Probably going to modify the order in which I do things and how I do them...

Still thinking on it, but I may even set up a Dillon tool head to make pre-finish-form bullets... I'm thinking something along the lines of:

1. Deprime
2. Bell-mouth
3. drop in a few shot to add a few grains weight (using the powder measure as a shot dispenser -- not sure how well or poorly this will work)
4. Seat core
5. Once they've gotten those operations done through the Dillon, over to the chop saw they go for de-rimming. (Someone else here said the annealed brass doesn't cut off cleanly, so this step must be done pre-anneal.)
6. Then, anneal the bullets. (This can be done with the cores seated, but they'll need to be set on something like firebrick or steel pan, so the lead doesn't run out the old primer flash-hole.)
7. Clean the bullets with citric acid and tumble. (Cores should be fine, as theoretically, they've been bonded to the jacket through the heat of annealing, or just the friction of having been seated.)
8. Run completed bullets through one-step die.

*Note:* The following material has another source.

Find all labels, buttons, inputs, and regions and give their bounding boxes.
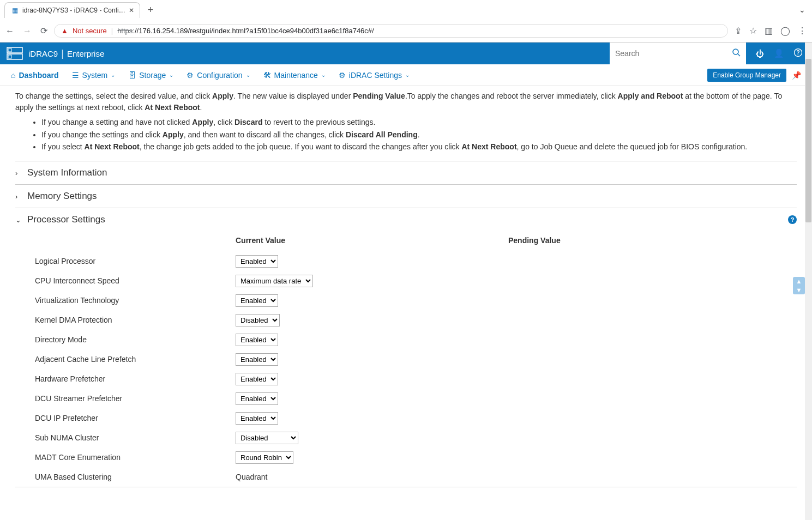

This should make bullets faster (thanks to the Dillon progressive set-up) that look as close to factory bullets as can be using fired cases for jackets...

Jailer
10-08-2010, 11:50 PM
Just curious 10mm, why not just use a heavier core to start with? I know one of the things you are trying to do is fill up the case with a larger volume of lead so why not start with a heavier core and be done with it?

Rick459
10-09-2010, 12:25 AM
10mm,
i first tried using the mini chop saw to cut the rims off but the motor with that blade couldn't cut the rim off with out the motor bogging down. that's why i used my mini lathe using a parting tool with the R-8 collet. i am sure there are other ways to accomplish this. i use a modified Forster to trim to length then part off the rim and case head, then aneal. next project is going to be making my own core die.
Rick

ANeat
10-09-2010, 09:25 AM
Rick I wonder if you chucked up a 1/2 endmill in the tailstock and doing a plunge cut if it would take off the rim any quicker?

Daywalker
10-09-2010, 12:11 PM
Thanks for this thread Rick. I have been thinking of doing this as well. I just picked up my Grizzly G4000 Lathe on Thursday. Looks like something I can get into...

BT Sniper
10-09-2010, 02:24 PM
Mini chop saw will not handle cutting the rim off. It does trim the case mouth nicly though.

Rick459
10-09-2010, 02:32 PM
ANeat,
i just tried the 1/2" end mill in the tail stock but maybe my end mill is a little dull as it was not doing a faster job of cutting the rim. one does need a collet setup if you wnat to cut the rim using the lathe. but i did aneal the cases after i trimed them to size and after getting below a certain depth the brass seemed to cut easier. here's a pic of the forster trimmer that i modified the base by cutting it shorter so i could cut the cases down short enough.
Rick
http://i123.photobucket.com/albums/o301/rick4570/Picture188.jpg
http://i123.photobucket.com/albums/o301/rick4570/Picture187.jpg

Rick459
10-09-2010, 10:42 PM
well until i get a collet set up for my lathe i will be triming the rims off the cases with my mill. i have to say that the mill does a good job of removing the rims and takes less time than the lathe. the problem in cutting the rims off is trying to get a good grip on the case while cutting it. the collet set for the lathe should solve that problem.
Rick
http://i123.photobucket.com/albums/o301/rick4570/Picture191.jpg

ANeat
10-09-2010, 11:26 PM
Rick when I was milling brass like that I made up a split block with holes just slightly undersized of the brass, I have a 6" vice on the mill so I made a 6" block with 8 or 10 holes in line. Loosen the vise, drop in the brass and tighten the vise, mill off the rims, loosen the vise, remove and replace, tighten and mill the other way.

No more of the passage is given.